■ **TASK DIRECTIONS**
How many lines in the data hold the string "hortalizas"? State the number alone.

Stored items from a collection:
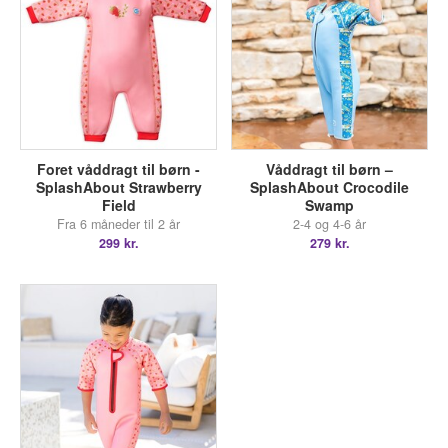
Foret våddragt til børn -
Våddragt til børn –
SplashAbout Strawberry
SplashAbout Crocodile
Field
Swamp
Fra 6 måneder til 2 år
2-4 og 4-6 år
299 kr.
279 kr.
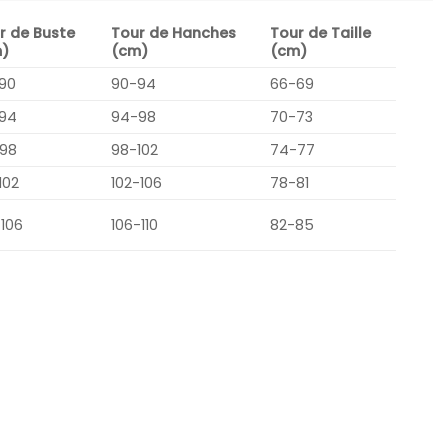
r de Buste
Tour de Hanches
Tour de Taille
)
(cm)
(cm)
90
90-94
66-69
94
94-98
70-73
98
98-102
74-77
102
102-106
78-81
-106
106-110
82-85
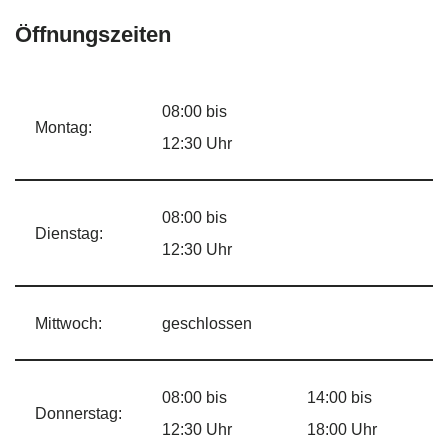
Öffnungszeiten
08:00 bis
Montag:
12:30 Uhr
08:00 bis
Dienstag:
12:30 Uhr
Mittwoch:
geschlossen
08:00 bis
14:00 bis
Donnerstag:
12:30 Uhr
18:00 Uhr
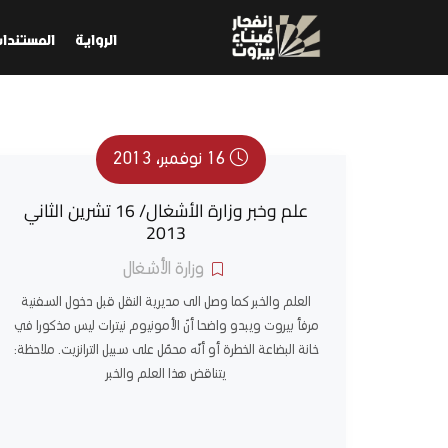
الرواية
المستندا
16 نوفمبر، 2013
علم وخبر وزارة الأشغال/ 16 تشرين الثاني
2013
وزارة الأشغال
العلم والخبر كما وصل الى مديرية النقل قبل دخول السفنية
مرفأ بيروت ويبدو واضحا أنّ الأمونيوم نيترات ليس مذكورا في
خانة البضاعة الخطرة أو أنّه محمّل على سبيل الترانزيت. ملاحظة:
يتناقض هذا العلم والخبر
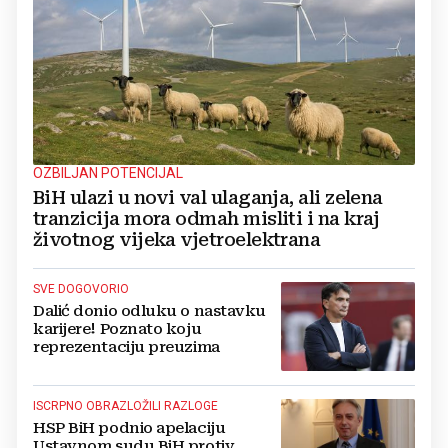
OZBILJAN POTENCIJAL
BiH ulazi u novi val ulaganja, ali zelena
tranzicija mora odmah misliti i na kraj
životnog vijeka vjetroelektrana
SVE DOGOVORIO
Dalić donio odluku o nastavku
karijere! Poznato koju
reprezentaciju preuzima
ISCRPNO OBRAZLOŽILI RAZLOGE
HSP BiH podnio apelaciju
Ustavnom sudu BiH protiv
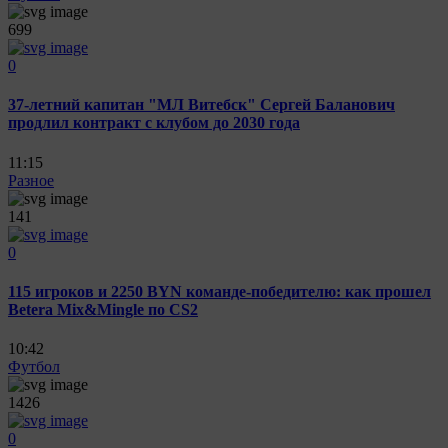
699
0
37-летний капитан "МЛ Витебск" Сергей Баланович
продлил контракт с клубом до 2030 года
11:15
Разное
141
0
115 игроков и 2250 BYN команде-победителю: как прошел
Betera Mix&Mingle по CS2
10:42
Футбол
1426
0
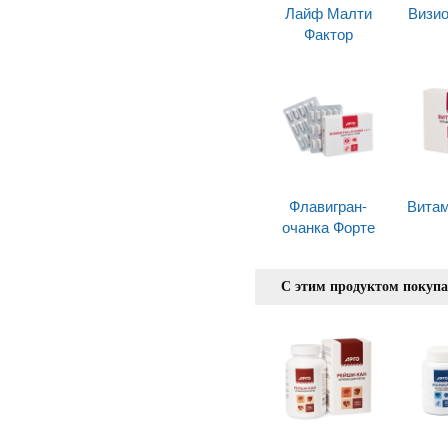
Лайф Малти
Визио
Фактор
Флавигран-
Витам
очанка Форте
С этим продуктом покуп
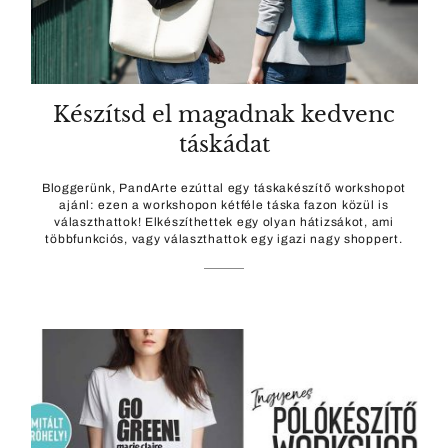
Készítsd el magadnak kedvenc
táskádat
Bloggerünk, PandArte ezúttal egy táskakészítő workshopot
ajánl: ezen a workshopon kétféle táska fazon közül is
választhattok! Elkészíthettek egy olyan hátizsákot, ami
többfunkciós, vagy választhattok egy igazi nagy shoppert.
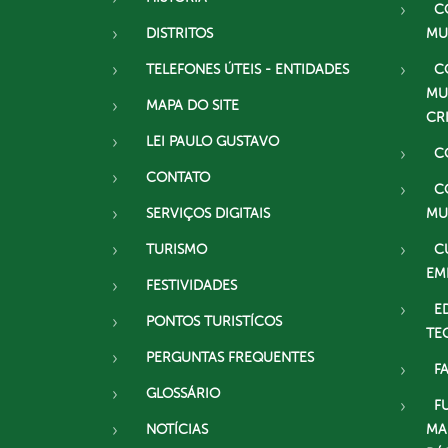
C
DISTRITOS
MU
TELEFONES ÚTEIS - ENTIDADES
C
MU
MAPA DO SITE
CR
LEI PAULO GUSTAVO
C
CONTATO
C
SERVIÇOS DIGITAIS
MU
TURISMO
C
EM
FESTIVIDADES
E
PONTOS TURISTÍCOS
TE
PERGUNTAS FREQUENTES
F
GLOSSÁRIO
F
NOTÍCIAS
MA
---
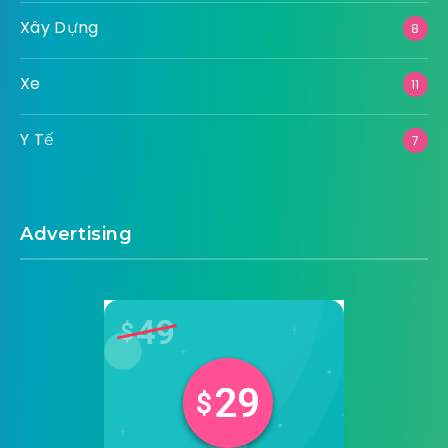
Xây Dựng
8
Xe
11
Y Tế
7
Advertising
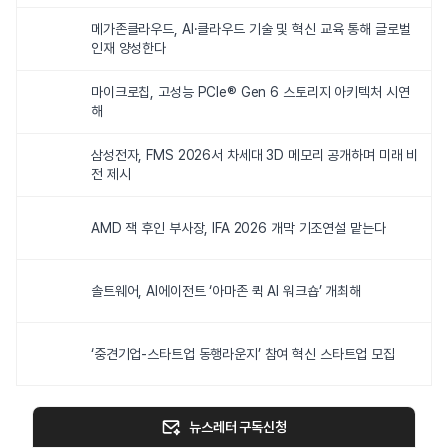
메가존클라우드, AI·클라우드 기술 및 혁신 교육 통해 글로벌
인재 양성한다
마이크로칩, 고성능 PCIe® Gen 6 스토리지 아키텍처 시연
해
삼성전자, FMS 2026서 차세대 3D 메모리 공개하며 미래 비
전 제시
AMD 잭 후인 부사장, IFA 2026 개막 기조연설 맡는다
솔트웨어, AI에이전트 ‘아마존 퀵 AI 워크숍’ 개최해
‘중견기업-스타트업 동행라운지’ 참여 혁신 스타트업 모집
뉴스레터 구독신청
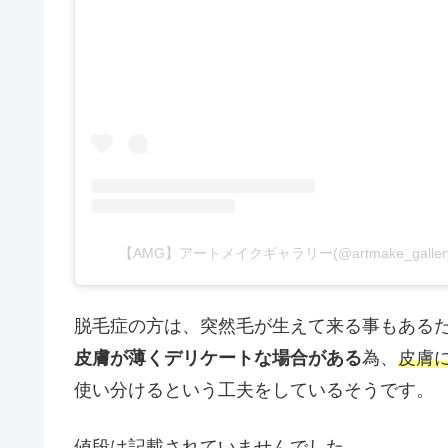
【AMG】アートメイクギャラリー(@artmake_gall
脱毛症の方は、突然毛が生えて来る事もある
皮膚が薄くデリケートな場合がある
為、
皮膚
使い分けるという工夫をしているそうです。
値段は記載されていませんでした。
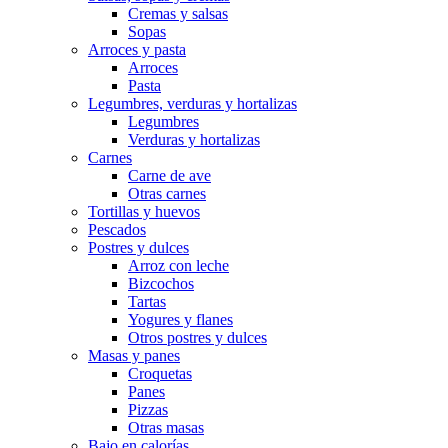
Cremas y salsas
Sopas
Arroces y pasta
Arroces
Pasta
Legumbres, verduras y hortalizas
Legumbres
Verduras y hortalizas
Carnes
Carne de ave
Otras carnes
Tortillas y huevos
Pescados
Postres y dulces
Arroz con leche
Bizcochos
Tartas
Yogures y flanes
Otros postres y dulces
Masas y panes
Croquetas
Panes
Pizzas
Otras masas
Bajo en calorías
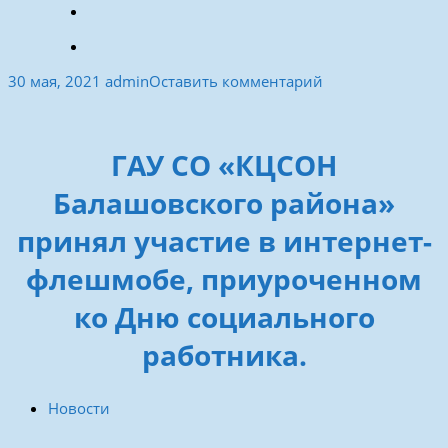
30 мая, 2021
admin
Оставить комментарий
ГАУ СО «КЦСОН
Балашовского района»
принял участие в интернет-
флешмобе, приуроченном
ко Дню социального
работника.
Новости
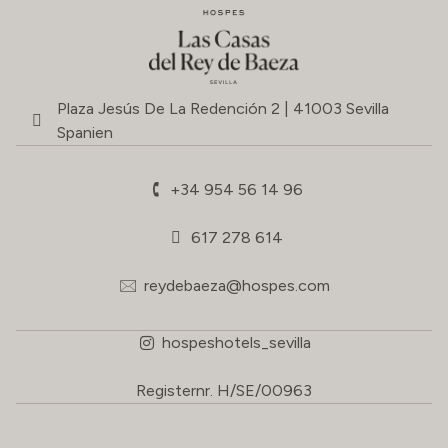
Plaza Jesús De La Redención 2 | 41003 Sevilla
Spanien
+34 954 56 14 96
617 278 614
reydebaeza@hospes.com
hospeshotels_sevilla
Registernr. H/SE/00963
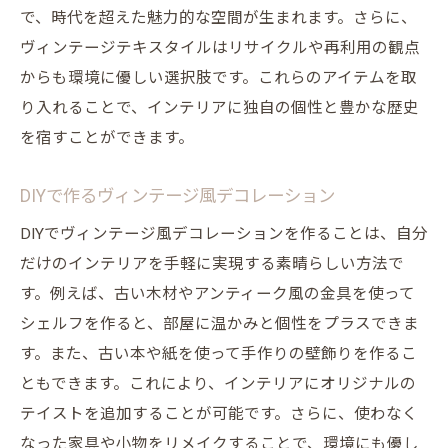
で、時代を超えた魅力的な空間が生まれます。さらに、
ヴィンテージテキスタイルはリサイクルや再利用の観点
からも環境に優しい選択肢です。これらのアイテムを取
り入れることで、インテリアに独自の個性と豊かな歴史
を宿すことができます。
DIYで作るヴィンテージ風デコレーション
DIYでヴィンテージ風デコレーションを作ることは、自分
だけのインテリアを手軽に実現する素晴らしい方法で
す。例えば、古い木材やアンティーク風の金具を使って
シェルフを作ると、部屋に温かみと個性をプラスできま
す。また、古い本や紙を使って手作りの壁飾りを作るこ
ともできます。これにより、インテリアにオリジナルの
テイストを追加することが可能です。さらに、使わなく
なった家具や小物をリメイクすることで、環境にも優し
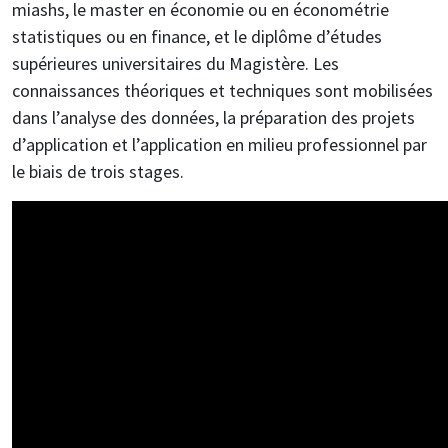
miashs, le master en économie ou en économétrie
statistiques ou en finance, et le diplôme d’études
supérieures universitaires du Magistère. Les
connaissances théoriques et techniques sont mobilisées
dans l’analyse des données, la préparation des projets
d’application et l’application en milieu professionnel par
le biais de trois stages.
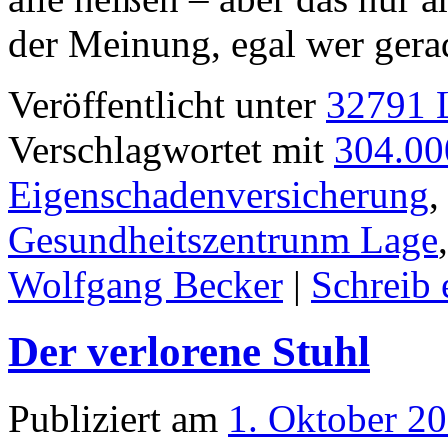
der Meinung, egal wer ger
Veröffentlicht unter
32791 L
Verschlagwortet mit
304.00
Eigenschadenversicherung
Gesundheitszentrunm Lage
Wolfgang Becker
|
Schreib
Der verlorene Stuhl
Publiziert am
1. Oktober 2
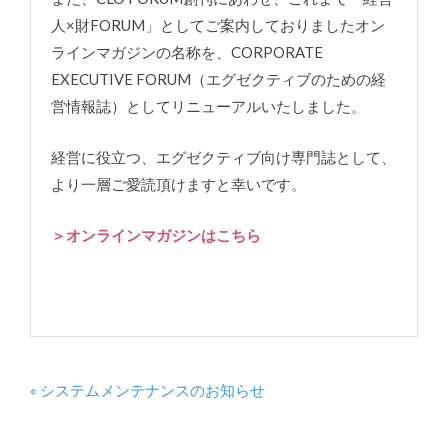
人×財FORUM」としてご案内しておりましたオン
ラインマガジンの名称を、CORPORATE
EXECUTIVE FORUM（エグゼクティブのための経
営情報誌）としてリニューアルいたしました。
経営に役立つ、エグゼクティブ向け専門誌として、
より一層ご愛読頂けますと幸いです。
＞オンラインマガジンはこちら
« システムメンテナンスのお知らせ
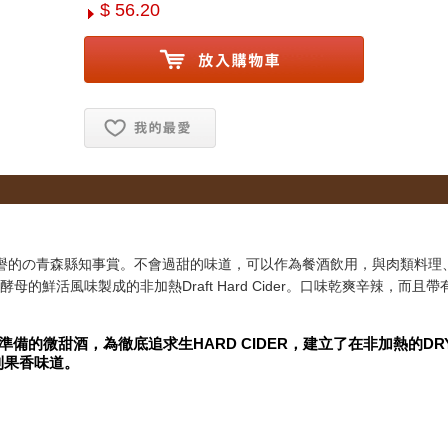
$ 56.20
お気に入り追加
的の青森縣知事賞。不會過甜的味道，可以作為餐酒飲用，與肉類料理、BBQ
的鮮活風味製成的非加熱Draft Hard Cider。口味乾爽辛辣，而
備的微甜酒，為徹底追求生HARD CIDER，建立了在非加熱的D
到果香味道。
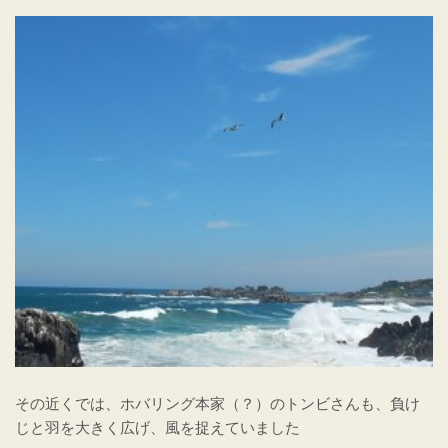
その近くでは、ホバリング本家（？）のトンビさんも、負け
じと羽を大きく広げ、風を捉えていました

■ **THE ANSWER**
2